With just strawberries and lemon juice (plus a touch of maple syrup if you want to sweeten things up), you can turn a tray of fruit into chewy, all-natural strips that feel like a treat but pack the goodness of real fruit. They’re perfect for school lunches, afterschool snacks, or even a little mom-approved nostalgia.

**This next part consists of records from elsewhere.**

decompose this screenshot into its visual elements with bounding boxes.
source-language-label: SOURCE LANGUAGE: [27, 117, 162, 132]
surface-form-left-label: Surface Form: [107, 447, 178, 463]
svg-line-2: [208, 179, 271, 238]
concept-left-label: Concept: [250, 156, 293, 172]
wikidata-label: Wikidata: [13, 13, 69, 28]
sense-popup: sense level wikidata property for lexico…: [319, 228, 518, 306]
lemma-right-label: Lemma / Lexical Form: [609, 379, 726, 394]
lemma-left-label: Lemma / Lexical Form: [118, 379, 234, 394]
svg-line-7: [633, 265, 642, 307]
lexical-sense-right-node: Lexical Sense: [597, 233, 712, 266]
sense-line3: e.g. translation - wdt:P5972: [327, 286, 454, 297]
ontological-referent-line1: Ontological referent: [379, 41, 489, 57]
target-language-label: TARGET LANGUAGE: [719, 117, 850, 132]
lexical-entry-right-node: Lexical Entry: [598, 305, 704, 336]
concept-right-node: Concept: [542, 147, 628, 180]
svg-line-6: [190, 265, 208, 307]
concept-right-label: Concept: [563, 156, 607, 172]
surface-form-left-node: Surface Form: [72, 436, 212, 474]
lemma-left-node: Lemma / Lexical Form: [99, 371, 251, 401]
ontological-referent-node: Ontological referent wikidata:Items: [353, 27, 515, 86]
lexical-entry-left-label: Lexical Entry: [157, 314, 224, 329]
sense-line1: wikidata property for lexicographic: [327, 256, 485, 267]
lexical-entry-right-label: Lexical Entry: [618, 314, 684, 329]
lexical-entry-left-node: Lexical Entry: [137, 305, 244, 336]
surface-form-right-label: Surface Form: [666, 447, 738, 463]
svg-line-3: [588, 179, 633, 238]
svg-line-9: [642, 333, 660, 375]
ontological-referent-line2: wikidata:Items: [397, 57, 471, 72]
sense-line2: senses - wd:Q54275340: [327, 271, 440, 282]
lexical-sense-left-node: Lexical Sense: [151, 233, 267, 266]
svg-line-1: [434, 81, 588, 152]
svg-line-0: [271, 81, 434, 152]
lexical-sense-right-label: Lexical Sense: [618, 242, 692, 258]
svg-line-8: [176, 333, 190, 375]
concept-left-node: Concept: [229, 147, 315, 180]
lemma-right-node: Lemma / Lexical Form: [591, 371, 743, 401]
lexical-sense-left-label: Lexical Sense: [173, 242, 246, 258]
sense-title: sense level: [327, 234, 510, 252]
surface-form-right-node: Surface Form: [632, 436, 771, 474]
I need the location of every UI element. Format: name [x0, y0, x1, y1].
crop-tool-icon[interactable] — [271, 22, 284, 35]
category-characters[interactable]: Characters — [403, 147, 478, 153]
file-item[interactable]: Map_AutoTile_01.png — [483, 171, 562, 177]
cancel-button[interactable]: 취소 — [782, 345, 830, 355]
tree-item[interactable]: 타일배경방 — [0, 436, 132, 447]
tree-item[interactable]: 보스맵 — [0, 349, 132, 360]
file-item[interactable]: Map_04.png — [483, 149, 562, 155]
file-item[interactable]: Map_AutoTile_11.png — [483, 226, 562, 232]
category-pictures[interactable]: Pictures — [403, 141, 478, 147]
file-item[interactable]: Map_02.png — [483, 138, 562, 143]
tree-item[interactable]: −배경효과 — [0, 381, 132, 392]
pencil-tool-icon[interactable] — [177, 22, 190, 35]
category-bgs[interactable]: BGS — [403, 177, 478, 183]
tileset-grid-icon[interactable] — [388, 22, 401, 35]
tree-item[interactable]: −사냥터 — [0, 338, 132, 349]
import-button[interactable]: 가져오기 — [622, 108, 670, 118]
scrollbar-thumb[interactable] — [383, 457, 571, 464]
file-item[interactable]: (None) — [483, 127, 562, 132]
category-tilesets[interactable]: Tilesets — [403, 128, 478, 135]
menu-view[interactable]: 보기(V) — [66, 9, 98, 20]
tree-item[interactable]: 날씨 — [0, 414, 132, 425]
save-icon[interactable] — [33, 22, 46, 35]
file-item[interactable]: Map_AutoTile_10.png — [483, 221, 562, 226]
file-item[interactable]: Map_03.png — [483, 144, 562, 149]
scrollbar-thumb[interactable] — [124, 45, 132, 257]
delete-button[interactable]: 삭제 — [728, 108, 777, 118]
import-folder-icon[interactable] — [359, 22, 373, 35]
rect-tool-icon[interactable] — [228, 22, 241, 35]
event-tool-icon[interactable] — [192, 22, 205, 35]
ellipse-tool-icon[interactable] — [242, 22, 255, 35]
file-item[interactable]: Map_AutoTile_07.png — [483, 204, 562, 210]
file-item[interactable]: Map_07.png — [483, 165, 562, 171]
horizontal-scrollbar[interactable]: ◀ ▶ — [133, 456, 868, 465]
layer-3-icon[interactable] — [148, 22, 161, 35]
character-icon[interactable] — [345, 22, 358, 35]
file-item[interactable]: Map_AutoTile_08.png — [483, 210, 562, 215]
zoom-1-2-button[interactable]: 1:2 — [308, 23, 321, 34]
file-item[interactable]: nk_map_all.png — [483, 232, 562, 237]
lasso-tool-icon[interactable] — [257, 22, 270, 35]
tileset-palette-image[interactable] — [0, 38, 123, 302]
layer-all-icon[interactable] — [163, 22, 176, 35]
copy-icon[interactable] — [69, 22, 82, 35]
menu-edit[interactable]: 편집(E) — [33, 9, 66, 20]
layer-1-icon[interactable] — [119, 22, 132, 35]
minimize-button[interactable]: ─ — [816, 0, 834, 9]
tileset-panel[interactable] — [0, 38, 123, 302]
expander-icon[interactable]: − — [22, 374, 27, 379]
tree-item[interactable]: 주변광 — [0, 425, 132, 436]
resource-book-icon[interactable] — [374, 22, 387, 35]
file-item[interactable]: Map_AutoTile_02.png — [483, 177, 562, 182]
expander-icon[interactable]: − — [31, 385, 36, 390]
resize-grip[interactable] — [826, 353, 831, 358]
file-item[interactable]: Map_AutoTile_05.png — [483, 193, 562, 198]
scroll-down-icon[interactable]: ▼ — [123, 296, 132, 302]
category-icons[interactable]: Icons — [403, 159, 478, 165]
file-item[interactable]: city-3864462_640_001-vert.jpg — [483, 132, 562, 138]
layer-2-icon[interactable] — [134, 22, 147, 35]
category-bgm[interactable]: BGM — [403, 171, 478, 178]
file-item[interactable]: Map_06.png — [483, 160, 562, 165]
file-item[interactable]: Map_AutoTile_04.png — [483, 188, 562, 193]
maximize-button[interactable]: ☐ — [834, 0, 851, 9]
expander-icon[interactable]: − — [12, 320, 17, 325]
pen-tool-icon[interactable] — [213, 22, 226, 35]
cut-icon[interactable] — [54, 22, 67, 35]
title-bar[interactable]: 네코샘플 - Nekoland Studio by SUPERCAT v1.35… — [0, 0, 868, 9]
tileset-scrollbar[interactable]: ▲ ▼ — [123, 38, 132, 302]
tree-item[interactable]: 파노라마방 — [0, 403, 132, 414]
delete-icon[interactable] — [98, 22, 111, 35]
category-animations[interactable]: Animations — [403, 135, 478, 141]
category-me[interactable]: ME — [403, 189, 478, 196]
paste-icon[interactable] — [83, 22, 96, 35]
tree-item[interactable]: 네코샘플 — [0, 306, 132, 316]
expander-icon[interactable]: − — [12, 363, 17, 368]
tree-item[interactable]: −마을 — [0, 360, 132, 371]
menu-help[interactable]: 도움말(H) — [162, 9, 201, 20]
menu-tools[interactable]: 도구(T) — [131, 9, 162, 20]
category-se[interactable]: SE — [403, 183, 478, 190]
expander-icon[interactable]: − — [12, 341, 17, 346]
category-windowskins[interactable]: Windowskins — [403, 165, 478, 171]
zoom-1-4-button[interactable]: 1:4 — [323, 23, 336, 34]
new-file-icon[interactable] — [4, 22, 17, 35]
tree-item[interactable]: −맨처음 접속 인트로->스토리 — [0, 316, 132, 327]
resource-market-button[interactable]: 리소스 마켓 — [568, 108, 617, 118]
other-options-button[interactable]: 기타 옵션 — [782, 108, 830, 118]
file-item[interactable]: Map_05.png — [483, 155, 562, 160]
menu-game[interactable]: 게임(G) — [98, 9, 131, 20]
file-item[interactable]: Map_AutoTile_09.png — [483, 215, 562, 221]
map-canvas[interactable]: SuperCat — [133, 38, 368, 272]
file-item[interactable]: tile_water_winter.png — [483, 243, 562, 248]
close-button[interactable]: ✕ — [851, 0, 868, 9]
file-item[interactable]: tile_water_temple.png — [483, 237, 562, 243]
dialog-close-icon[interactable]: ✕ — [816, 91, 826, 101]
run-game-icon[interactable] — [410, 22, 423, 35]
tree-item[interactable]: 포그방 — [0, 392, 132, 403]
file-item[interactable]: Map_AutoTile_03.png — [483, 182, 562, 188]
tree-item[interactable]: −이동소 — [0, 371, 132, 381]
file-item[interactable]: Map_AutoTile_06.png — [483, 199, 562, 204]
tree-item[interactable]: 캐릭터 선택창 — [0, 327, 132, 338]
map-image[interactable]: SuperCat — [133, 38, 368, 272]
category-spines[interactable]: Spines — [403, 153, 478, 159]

Forget Store-Bought — These Homemade Fruit Roll-Ups Are Better
Method
Prep the fruit.
- Preheat the oven to 175°F. Wash strawberries and remove the green stems.
Blend until smooth.
- Place strawberries and lemon juice in a blender. Blend until completely smooth. Taste, and if you’d like it sweeter, add maple syrup.
Spread the puree.
- Line a 13 x 18-inch baking sheet with a silicone mat. Pour puree onto the mat and spread evenly to about ⅛-inch thickness. An offset spatula works best for an even layer, but the back of a spoon does the job too.
Bake low and slow.
- Bake for 3 hours, checking around the 2 ½-hour mark. The fruit roll-up is ready when it’s dry to the touch and doesn’t dent when pressed lightly.
Cut into strips.
- Once cooled slightly, peel the fruit leather off the silicone mat and place it on a cutting board. Use a pizza cutter or sharp knife to slice into 1–1 ½-inch strips. Roll them up and enjoy.
Notes
Helpful Tips
- Storage: Store in an airtight container at room temperature for up to 1 week.
- Roll & Pack: Roll each strip in parchment paper to keep them from sticking, especially for lunchboxes.
- Mix it up: Try swapping strawberries for raspberries, mango, or mixed berries for fun flavor variations.